Colon Cancer: New Discovery Leads To Personalized Approach
New findings published in the journal Nature Medicine reveal how a certain tumor suppressor molecule that works to prevent tumor growth could actually lead to a new personalized approach in the treatment of colon cancer.
"Several studies and clinical evidence suggest AIM2 functions as a tumor suppressor, but until now, we've had very little direct evidence to explains how this occurs," said study author Justin E. Wilson, PhD and a postdoctoral fellow at UNC Lineberger, the UNC School of Medicine Department of Microbiology and Immunology and the Department of Genetics, in a news release. "We found that AIM2 inhibits tumorigenesis in multiple animal models of colorectal cancer by restricting the pro-survival signaling molecule, Akt, which is commonly hyperactive in many human cancers."

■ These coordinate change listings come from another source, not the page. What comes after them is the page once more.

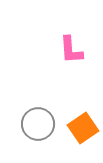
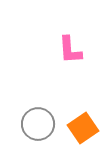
pink L-shape: moved 1 px left
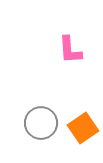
gray circle: moved 3 px right, 1 px up
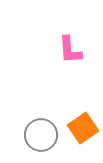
gray circle: moved 12 px down
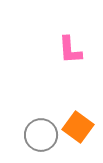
orange square: moved 5 px left, 1 px up; rotated 20 degrees counterclockwise
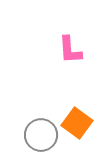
orange square: moved 1 px left, 4 px up
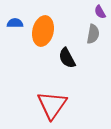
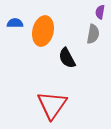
purple semicircle: rotated 40 degrees clockwise
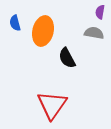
blue semicircle: rotated 105 degrees counterclockwise
gray semicircle: moved 1 px right, 1 px up; rotated 90 degrees counterclockwise
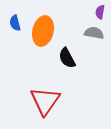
red triangle: moved 7 px left, 4 px up
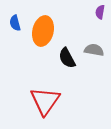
gray semicircle: moved 17 px down
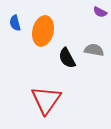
purple semicircle: rotated 72 degrees counterclockwise
red triangle: moved 1 px right, 1 px up
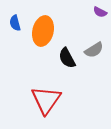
gray semicircle: rotated 138 degrees clockwise
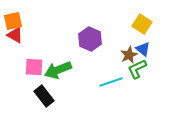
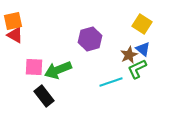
purple hexagon: rotated 20 degrees clockwise
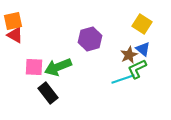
green arrow: moved 3 px up
cyan line: moved 12 px right, 3 px up
black rectangle: moved 4 px right, 3 px up
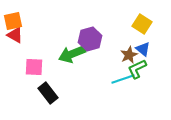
green arrow: moved 14 px right, 13 px up
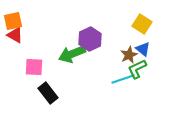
purple hexagon: rotated 10 degrees counterclockwise
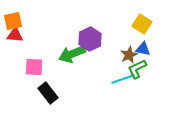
red triangle: rotated 24 degrees counterclockwise
blue triangle: rotated 28 degrees counterclockwise
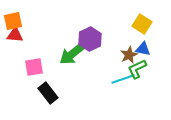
green arrow: rotated 16 degrees counterclockwise
pink square: rotated 12 degrees counterclockwise
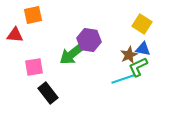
orange square: moved 20 px right, 6 px up
purple hexagon: moved 1 px left, 1 px down; rotated 25 degrees counterclockwise
green L-shape: moved 1 px right, 2 px up
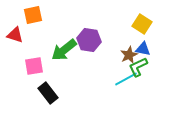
red triangle: rotated 12 degrees clockwise
green arrow: moved 8 px left, 4 px up
pink square: moved 1 px up
cyan line: moved 3 px right; rotated 10 degrees counterclockwise
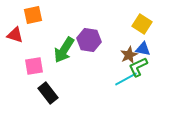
green arrow: rotated 20 degrees counterclockwise
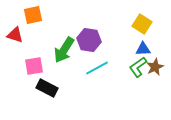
blue triangle: rotated 14 degrees counterclockwise
brown star: moved 26 px right, 12 px down
green L-shape: rotated 10 degrees counterclockwise
cyan line: moved 29 px left, 11 px up
black rectangle: moved 1 px left, 5 px up; rotated 25 degrees counterclockwise
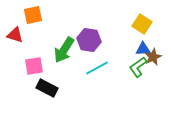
brown star: moved 2 px left, 10 px up
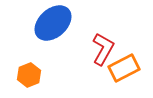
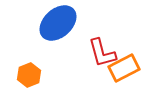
blue ellipse: moved 5 px right
red L-shape: moved 1 px left, 4 px down; rotated 136 degrees clockwise
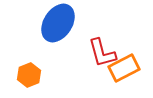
blue ellipse: rotated 15 degrees counterclockwise
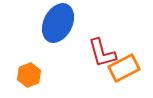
blue ellipse: rotated 6 degrees counterclockwise
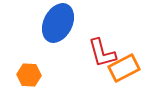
orange hexagon: rotated 25 degrees clockwise
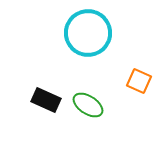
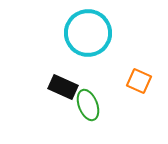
black rectangle: moved 17 px right, 13 px up
green ellipse: rotated 36 degrees clockwise
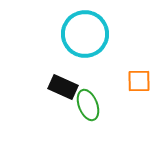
cyan circle: moved 3 px left, 1 px down
orange square: rotated 25 degrees counterclockwise
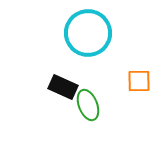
cyan circle: moved 3 px right, 1 px up
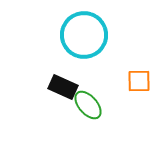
cyan circle: moved 4 px left, 2 px down
green ellipse: rotated 20 degrees counterclockwise
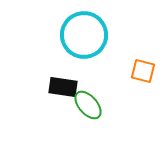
orange square: moved 4 px right, 10 px up; rotated 15 degrees clockwise
black rectangle: rotated 16 degrees counterclockwise
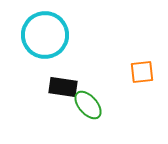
cyan circle: moved 39 px left
orange square: moved 1 px left, 1 px down; rotated 20 degrees counterclockwise
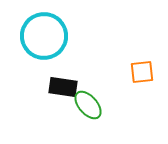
cyan circle: moved 1 px left, 1 px down
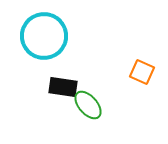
orange square: rotated 30 degrees clockwise
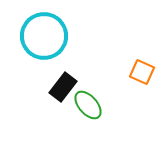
black rectangle: rotated 60 degrees counterclockwise
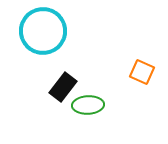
cyan circle: moved 1 px left, 5 px up
green ellipse: rotated 52 degrees counterclockwise
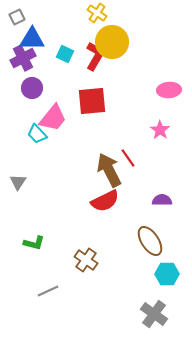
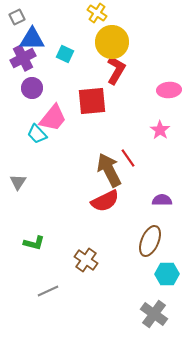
red L-shape: moved 21 px right, 14 px down
brown ellipse: rotated 56 degrees clockwise
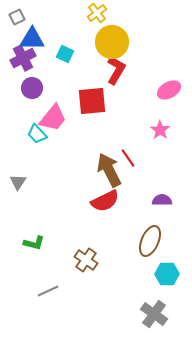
yellow cross: rotated 18 degrees clockwise
pink ellipse: rotated 25 degrees counterclockwise
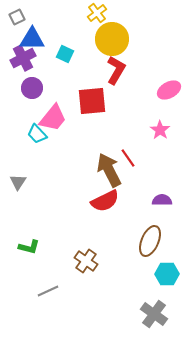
yellow circle: moved 3 px up
green L-shape: moved 5 px left, 4 px down
brown cross: moved 1 px down
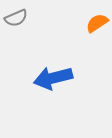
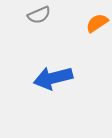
gray semicircle: moved 23 px right, 3 px up
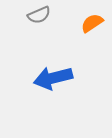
orange semicircle: moved 5 px left
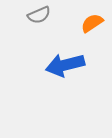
blue arrow: moved 12 px right, 13 px up
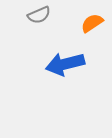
blue arrow: moved 1 px up
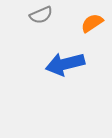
gray semicircle: moved 2 px right
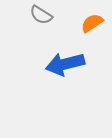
gray semicircle: rotated 55 degrees clockwise
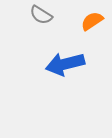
orange semicircle: moved 2 px up
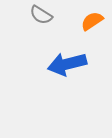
blue arrow: moved 2 px right
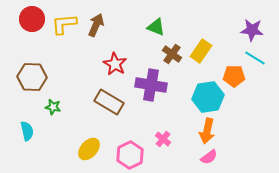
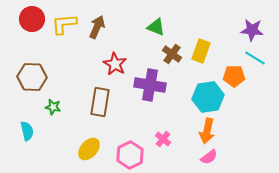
brown arrow: moved 1 px right, 2 px down
yellow rectangle: rotated 15 degrees counterclockwise
purple cross: moved 1 px left
brown rectangle: moved 9 px left; rotated 68 degrees clockwise
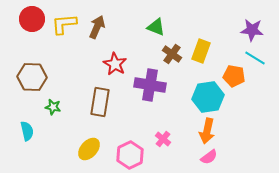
orange pentagon: rotated 10 degrees clockwise
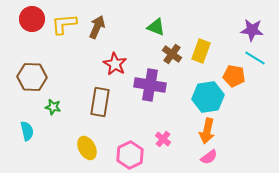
yellow ellipse: moved 2 px left, 1 px up; rotated 70 degrees counterclockwise
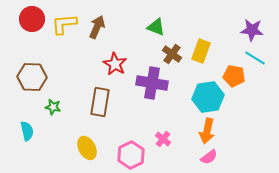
purple cross: moved 2 px right, 2 px up
pink hexagon: moved 1 px right
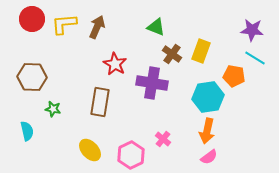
green star: moved 2 px down
yellow ellipse: moved 3 px right, 2 px down; rotated 15 degrees counterclockwise
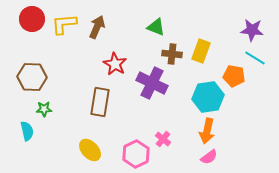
brown cross: rotated 30 degrees counterclockwise
purple cross: rotated 16 degrees clockwise
green star: moved 9 px left; rotated 14 degrees counterclockwise
pink hexagon: moved 5 px right, 1 px up
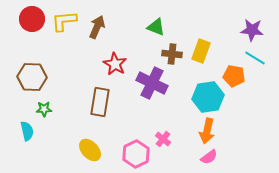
yellow L-shape: moved 3 px up
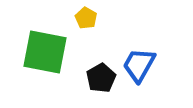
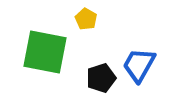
yellow pentagon: moved 1 px down
black pentagon: rotated 12 degrees clockwise
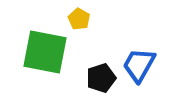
yellow pentagon: moved 7 px left
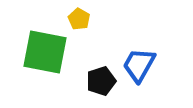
black pentagon: moved 3 px down
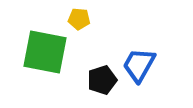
yellow pentagon: rotated 25 degrees counterclockwise
black pentagon: moved 1 px right, 1 px up
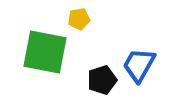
yellow pentagon: rotated 15 degrees counterclockwise
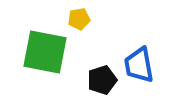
blue trapezoid: rotated 39 degrees counterclockwise
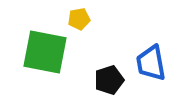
blue trapezoid: moved 12 px right, 2 px up
black pentagon: moved 7 px right
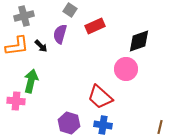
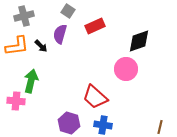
gray square: moved 2 px left, 1 px down
red trapezoid: moved 5 px left
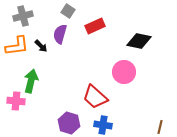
gray cross: moved 1 px left
black diamond: rotated 30 degrees clockwise
pink circle: moved 2 px left, 3 px down
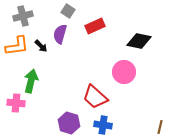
pink cross: moved 2 px down
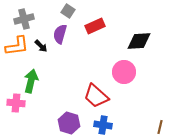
gray cross: moved 1 px right, 3 px down
black diamond: rotated 15 degrees counterclockwise
red trapezoid: moved 1 px right, 1 px up
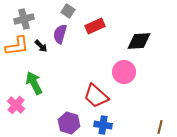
green arrow: moved 3 px right, 2 px down; rotated 40 degrees counterclockwise
pink cross: moved 2 px down; rotated 36 degrees clockwise
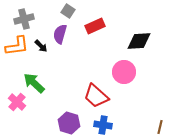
green arrow: rotated 20 degrees counterclockwise
pink cross: moved 1 px right, 3 px up
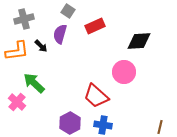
orange L-shape: moved 5 px down
purple hexagon: moved 1 px right; rotated 15 degrees clockwise
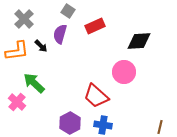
gray cross: rotated 30 degrees counterclockwise
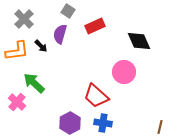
black diamond: rotated 70 degrees clockwise
blue cross: moved 2 px up
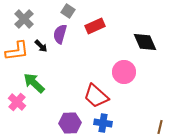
black diamond: moved 6 px right, 1 px down
purple hexagon: rotated 25 degrees clockwise
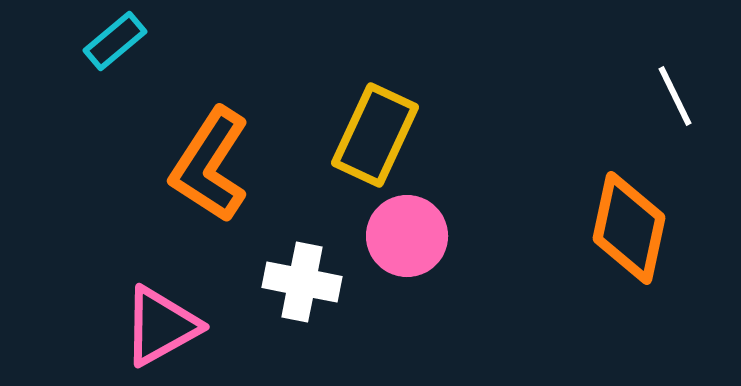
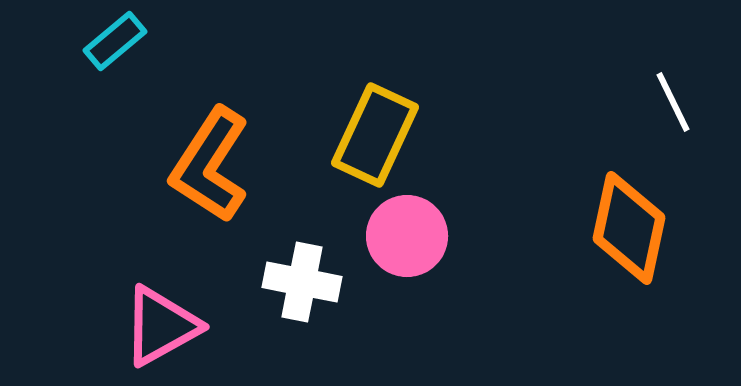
white line: moved 2 px left, 6 px down
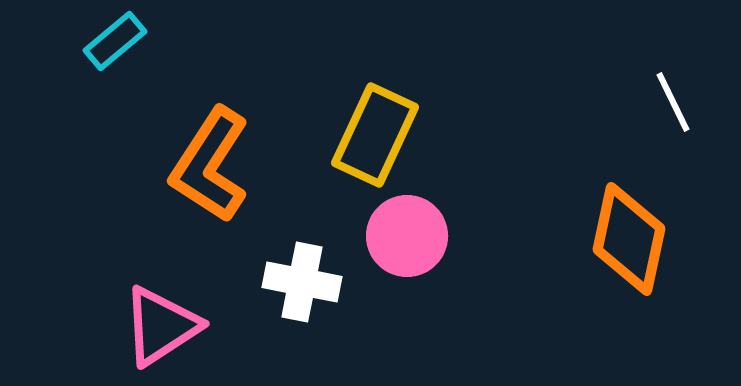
orange diamond: moved 11 px down
pink triangle: rotated 4 degrees counterclockwise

Researchers found that AIM2, a tumor-suppressing protein, helped to prevent colon cancer by restricting a signaling molecule called Akt. Furthermore, the study results build on previous research that suggest that AIM2 limits cancer cell growth in colon cancer cell lines, including how AIM2 limits the activation of the signaling molecule Akt.
"Patients with colon cancer lacking in AIM2 have been found to have poor survival, but we have identified a possible personalized therapeutic strategy to help them," added Jenny Ting, William R. Kenan Jr. Distinguished Professor in the UNC School of Medicine Department of Genetics and a UNC Lineberger Comprehensive Cancer Center member.
The findings showed that AIM2 helped in preventing the activation of the signaling molecule Akt. Furthermore, in mouse models that lacked AIM2, researchers found smaller tumors as well as precancerous colon polyps when Akt was blocked.
"Our research paves the way for future clinical trials that screen for AIM2 expression in colon cancer and possibly other cancers to identify patients who may potentially benefit from personalized anti-Akt therapy," Wilson concluded.